Eurozone inflation hits yet another record
Annual inflation in the eurozone's 19 countries has risen to 8.9% in July, up from 8.6% in June.
Inflation in the eurozone reached a new high in July, pushed up by higher energy prices caused in part by the war in Ukraine, though the economy managed some meager growth.
Furthermore, the consumer price index (CPI) peak could be months away, putting pressure on the European Central Bank (ECB) to hike interest rates again in September.
Annual inflation in the eurozone's 19 countries rose to 8.9% in July, up from 8.6% in June, according to the latest figures released Friday by the European Union statistics agency.
Inflation has been at its highest level since 1997 when the euro was introduced.
Energy prices increased by 39.7%, slightly less than the previous month, while food, alcohol, and tobacco prices increased by 9.8%, faster than the previous month.
Meanwhile, the eurozone's economy expanded from April to June, increasing by 0.7% over the previous quarter and by 4% over the same period in 2021.
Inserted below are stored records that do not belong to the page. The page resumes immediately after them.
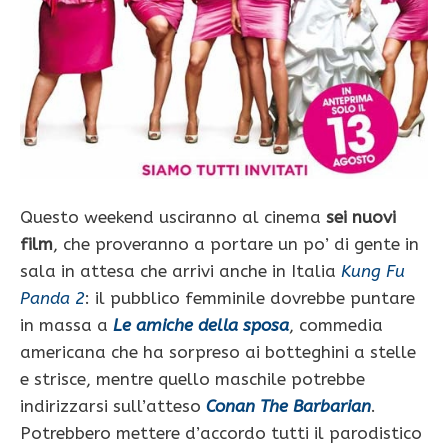
Questo weekend usciranno al cinema
sei nuovi
film
, che proveranno a portare un po’ di gente in
sala in attesa che arrivi anche in Italia
Kung Fu
Panda 2
: il pubblico femminile dovrebbe puntare
in massa a
Le amiche della sposa
, commedia
americana che ha sorpreso ai botteghini a stelle
e strisce, mentre quello maschile potrebbe
indirizzarsi sull’atteso
Conan The Barbarian
.
Potrebbero mettere d’accordo tutti il parodistico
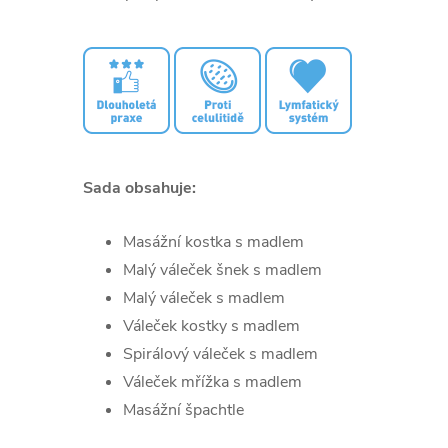
Sada obsahuje:
Masážní kostka s madlem
Malý váleček šnek s madlem
Malý váleček s madlem
Váleček kostky s madlem
Spirálový váleček s madlem
Váleček mřížka s madlem
Masážní špachtle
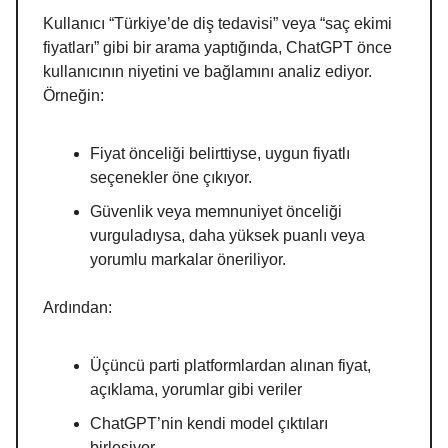
Kullanıcı “Türkiye’de diş tedavisi” veya “saç ekimi
fiyatları” gibi bir arama yaptığında, ChatGPT önce
kullanıcının niyetini ve bağlamını analiz ediyor.
Örneğin:
Fiyat önceliği belirttiyse, uygun fiyatlı
seçenekler öne çıkıyor.
Güvenlik veya memnuniyet önceliği
vurguladıysa, daha yüksek puanlı veya
yorumlu markalar öneriliyor.
Ardından:
Üçüncü parti platformlardan alınan fiyat,
açıklama, yorumlar gibi veriler
ChatGPT’nin kendi model çıktıları
birleşiyor.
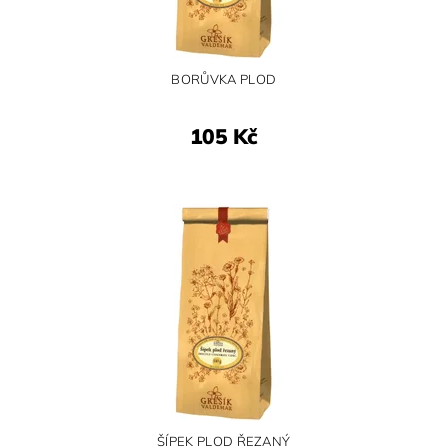
BORŮVKA PLOD
105 Kč
ŠÍPEK PLOD ŘEZANÝ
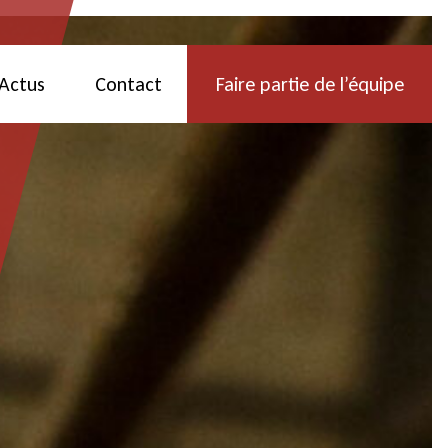
Actus
Contact
Faire partie de l’équipe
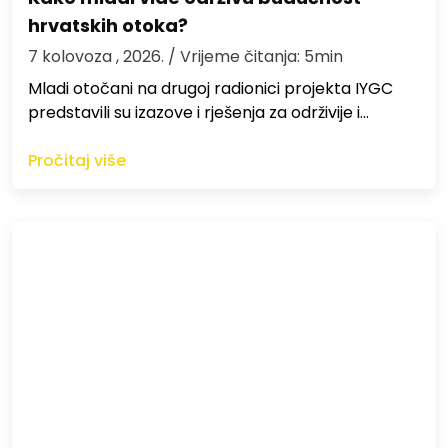
hrvatskih otoka?
7 kolovoza , 2026.
/ Vrijeme čitanja: 5min
Mladi otočani na drugoj radionici projekta IYGC
predstavili su izazove i rješenja za održivije i…
Pročitaj više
In contrast, the US economy has contracted for two consecutive quarters, raising fears of a recession with inflation at 40-year highs. However, the job market is stronger than it was before the COVID-19 pandemic, and most economists, including Federal Reserve (Fed) Chair Jerome Powell, do not believe the economy is in recession.
Many, however, believe that an economic downturn in the United States will begin later this year or the next, much like in Europe.
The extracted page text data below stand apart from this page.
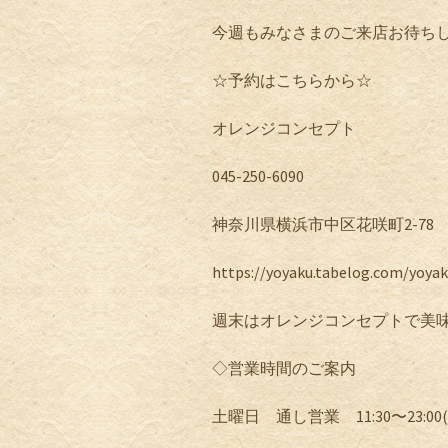
今週もみなさまのご来店お待ち
☆
予約はこちらから
☆
オレンジコンセプト
045-250-6090
神奈川県横浜市中区花咲町
2-78
https://yoyaku.tabelog.com/yoya
週末はオレンジコンセプトで美
◇営業時間のご案内
土曜日 通し営業
11:30
〜
23:00(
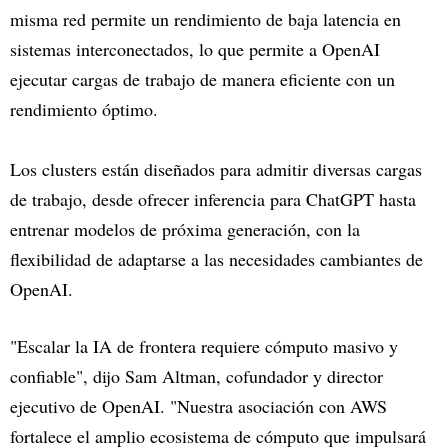
misma red permite un rendimiento de baja latencia en
sistemas interconectados, lo que permite a OpenAI
ejecutar cargas de trabajo de manera eficiente con un
rendimiento óptimo.
Los clusters están diseñados para admitir diversas cargas
de trabajo, desde ofrecer inferencia para ChatGPT hasta
entrenar modelos de próxima generación, con la
flexibilidad de adaptarse a las necesidades cambiantes de
OpenAI.
"Escalar la IA de frontera requiere cómputo masivo y
confiable", dijo Sam Altman, cofundador y director
ejecutivo de OpenAI. "Nuestra asociación con AWS
fortalece el amplio ecosistema de cómputo que impulsará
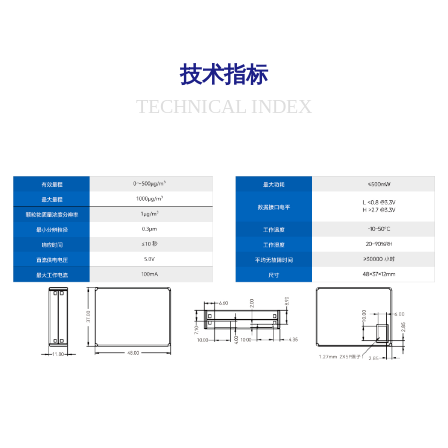
技术指标
TECHNICAL INDEX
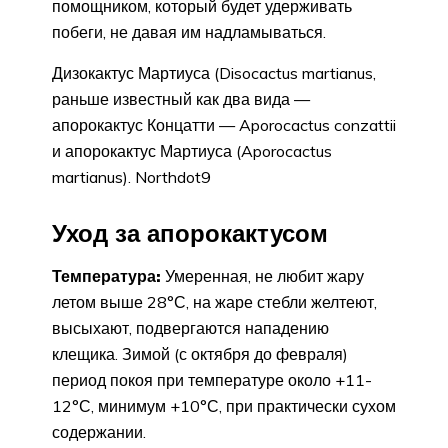
помощником, который будет удерживать
побеги, не давая им надламываться.
Дизокактус Мартиуса (Disocactus martianus,
раньше известный как два вида —
апорокактус Концатти — Aporocactus conzattii
и апорокактус Мартиуса (Aporocactus
martianus). Northdot9
Уход за апорокактусом
Температура:
Умеренная, не любит жару
летом выше 28°С, на жаре стебли желтеют,
высыхают, подвергаются нападению
клещика. Зимой (с октября до февраля)
период покоя при температуре около +11-
12°С, минимум +10°С, при практически сухом
содержании.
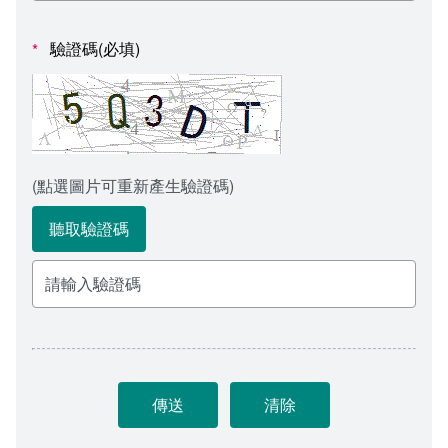
會計室
諮詢信箱
驗證碼(必填)
*
人事室
諮詢信箱進度查詢
(點選圖片可重新產生驗證碼)
聽取驗證碼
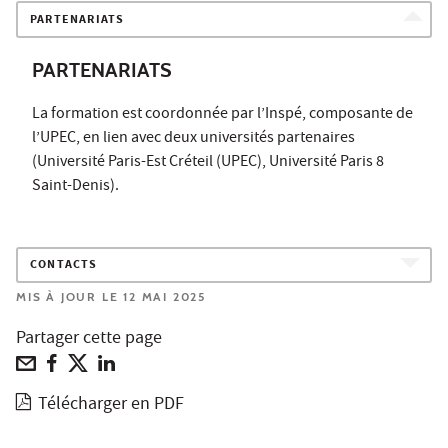
PARTENARIATS
PARTENARIATS
La formation est coordonnée par l’Inspé, composante de
l’UPEC, en lien avec deux universités partenaires
(Université Paris-Est Créteil (UPEC), Université Paris 8
Saint-Denis).
CONTACTS
MIS À JOUR LE 12 MAI 2025
Partager cette page
Télécharger en PDF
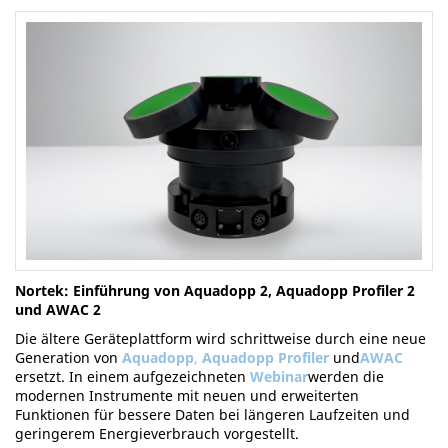
Nortek: Einführung von Aquadopp 2, Aquadopp Profiler 2
und AWAC 2
Die ältere Geräteplattform wird schrittweise durch eine neue
Generation von
Aquadopp
,
Aquadopp Profiler
und
AWAC
ersetzt. In einem aufgezeichneten
Webinar
werden die
modernen Instrumente mit neuen und erweiterten
Funktionen für bessere Daten bei längeren Laufzeiten und
geringerem Energieverbrauch vorgestellt.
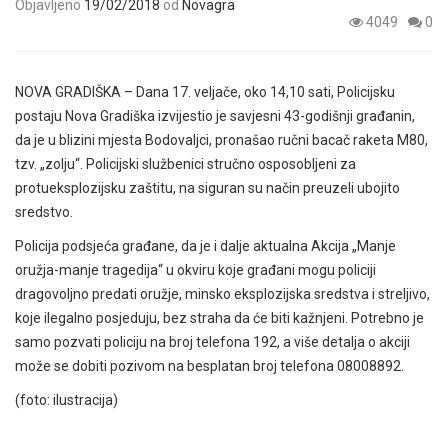
Objavljeno
19/02/2018
od
Novagra
4049
0
NOVA GRADIŠKA – Dana 17. veljače, oko 14,10 sati, Policijsku
postaju Nova Gradiška izvijestio je savjesni 43-godišnji građanin,
da je u blizini mjesta Bodovaljci, pronašao ručni bacač raketa M80,
tzv. „zolju“. Policijski službenici stručno osposobljeni za
protueksplozijsku zaštitu, na siguran su način preuzeli ubojito
sredstvo.
Policija podsjeća građane, da je i dalje aktualna Akcija „Manje
oružja-manje tragedija“ u okviru koje građani mogu policiji
dragovoljno predati oružje, minsko eksplozijska sredstva i streljivo,
koje ilegalno posjeduju, bez straha da će biti kažnjeni. Potrebno je
samo pozvati policiju na broj telefona 192, a više detalja o akciji
može se dobiti pozivom na besplatan broj telefona 08008892.
(foto: ilustracija)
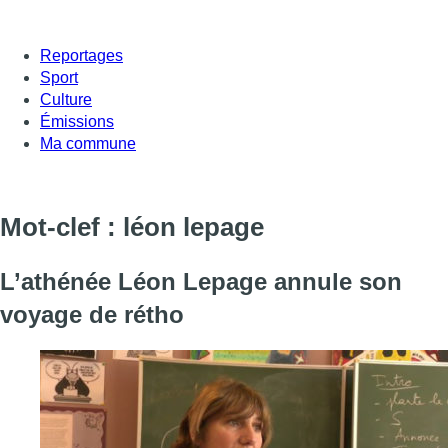
Reportages
Sport
Culture
Émissions
Ma commune
Mot-clef : léon lepage
L’athénée Léon Lepage annule son
voyage de rétho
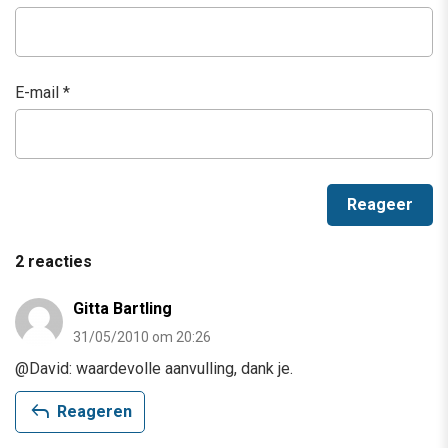
E-mail
*
2 reacties
Gitta Bartling
31/05/2010 om 20:26
@David: waardevolle aanvulling, dank je.
reply
Reageren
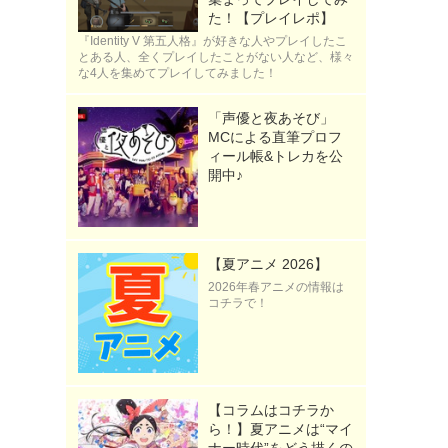
た！【プレイレポ】
『Identity V 第五人格』が好きな人やプレイしたこ
とある人、全くプレイしたことがない人など、様々
な4人を集めてプレイしてみました！
「声優と夜あそび」
MCによる直筆プロフ
ィール帳&トレカを公
開中♪
【夏アニメ 2026】
2026年春アニメの情報は
コチラで！
【コラムはコチラか
ら！】夏アニメは“マイ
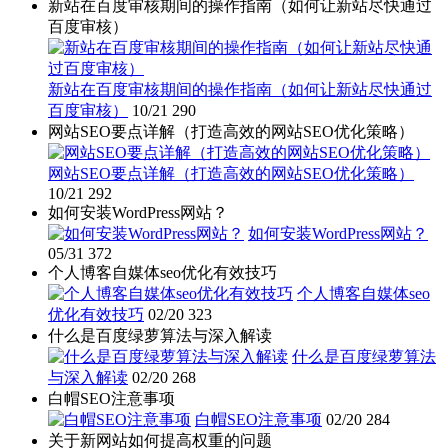
新站在百度审核期间的操作指南（如何让新站尽快通过
百度审核）
新站在百度审核期间的操作指南（如何让新站尽快通过
百度审核）
10/21
290
网站SEO要点详解（打造高效的网站SEO优化策略）
网站SEO要点详解（打造高效的网站SEO优化策略）
10/21
292
如何安装WordPress网站？
如何安装WordPress网站？
05/31
372
个人博客自媒体seo优化有效技巧
个人博客自媒体seo
优化有效技巧
02/20
323
什么是百度绿萝算法与深入解读
什么是百度绿萝算法
与深入解读
02/20
268
白帽SEO注意事项
白帽SEO注意事项
02/20
284
关于新网站如何提高权重的问题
Europe's proximity to Ukraine, as well as its reliance on Russian energy, puts it at risk of recession as Moscow restricts natural gas flows that power factories use to generate electricity and heat homes in the winter.
More cuts this week through Nord Stream 1, a major pipeline to Germany, have heightened fears that the Kremlin will completely cut off supplies. Rationing for energy-intensive industries would be forced, and already record-high levels of inflation would be exacerbated by soaring energy prices, threatening to plunge the 27-nation bloc into recession.
While European Union governments approved a measure this week to reduce gas consumption by 15% and passed tax cuts and subsidies to alleviate a cost-of-living crisis, Europe will suffer as a result of its batches of sanctions against Russia.
Read more: Reckless US sanctions on Russia trigger global inflation - The Global Times
A cold winter with high demand for natural gas could deplete storage levels, which governments are now scrambling to fill but have been made noticeably more difficult by Russia's cuts.
Economists' forecasts differ on the impact on economic output, particularly country by country, but ING bank estimates that a complete cutoff of Russian gas to the 19 eurozone countries would cost 1% to 3% of GDP in the short run.
To combat rising inflation, the European Central Bank raised interest rates last week by a larger-than-expected half-point for the first time in 11 years. It will be followed by another increase in September.
Fearing the outsized impact of soaring energy prices linked to the war, the ECB had lagged behind other central banks such as the Fed and the Bank of England in making credit more expensive.